In August 2022, I took a tour through Pacaya Samiria National Reserve in north-eastern Peru. For six days I floated around its maze of watercourses in a dugout canoe with Marcel, my guide. Accommodation took the form of small wooden huts, or makeshift camps under a tarp in the middle of the jungle. After 30 years spent guiding in the park, Marcel’s knowledge was immense. While he barely spoke a word of English, it was clear that he could identify just about every plant and animal in his native tongue. He navigated the tributaries with an innate sense, despite every turn looking exactly the same as the last one. If you’d left me to find my own way home, I’d have almost certainly become piranha food.
Pacaya Samiria is one of the most biodiverse regions I have ever been to, and many of the photos we’ve shared in recent weeks were taken there. I swam with pink river dolphins, spotted snakes and caiman by night, and encountered my first sloth (a creature I would never have seen in a million years had it not been for Marcel’s keen eye).
Some of the more curious creatures that we continuously encountered, however, were of the winged mammalian variety. Quite often, as we paddled past half-submerged logs and beneath overhanging branches, the peaceful tranquility of the rainforest would be abruptly broken by a sudden burst of furious flapping. You had to be careful not to topple out of the canoe with surprise.
The culprits? These cute little Proboscis Bats!
Named after their noticeably noteworthy nose, Proboscis Bats are a species of microbat that inhabits much of South and Central America.
We did a big post on bats a little while ago where we covered the main differences between megabats and microbats, but in a nutshell… Megabats – big chonky fructivores that are also called flying foxes. Microbats – little teeny insectivores which hunt via echolocation. Megabats might also be primates but that makes evolutionary biologists angry so we don’t really talk about it.

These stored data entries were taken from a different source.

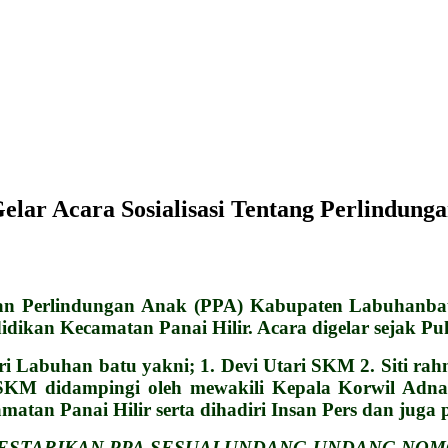
lar Acara Sosialisasi Tentang Perlindung
rlindungan Anak (PPA) Kabupaten Labuhanbatu dar
kan Kecamatan Panai Hilir. Acara digelar sejak Puku
ari Labuhan batu yakni; 1. Devi Utari SKM 2. Siti r
SKM didampingi oleh mewakili Kepala Korwil Adn
an Panai Hilir serta dihadiri Insan Pers dan juga 
LESTARIKAN PPA SESUAI UNDANG-UNDANG NOM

Anyway, back to Proboscis Bats. These little guys are only about 6cm long and weigh as little as 4 grams – about the mass of a single piece of A4 paper. They’re so small that they’ve been known to occasionally fall prey to the enormous Orb-Weaver Spiders that inhabit the Amazonian jungles, which can be double the size of the bat if measuring in terms of leg span.
Proboscis Bats are most commonly identified by the unusual way that they perch during the day. In groups of five or so individuals, they will arrange themselves nose-to-tail in a carefully choreographed line on the underside of a tree branch. Their camouflage is extraordinary, typically looking like nothing more than small knobbles in the wood. Indeed, it took several instances of almost running into them and scaring them away before I finally managed to spot a group of them from a distance and get some decent photos.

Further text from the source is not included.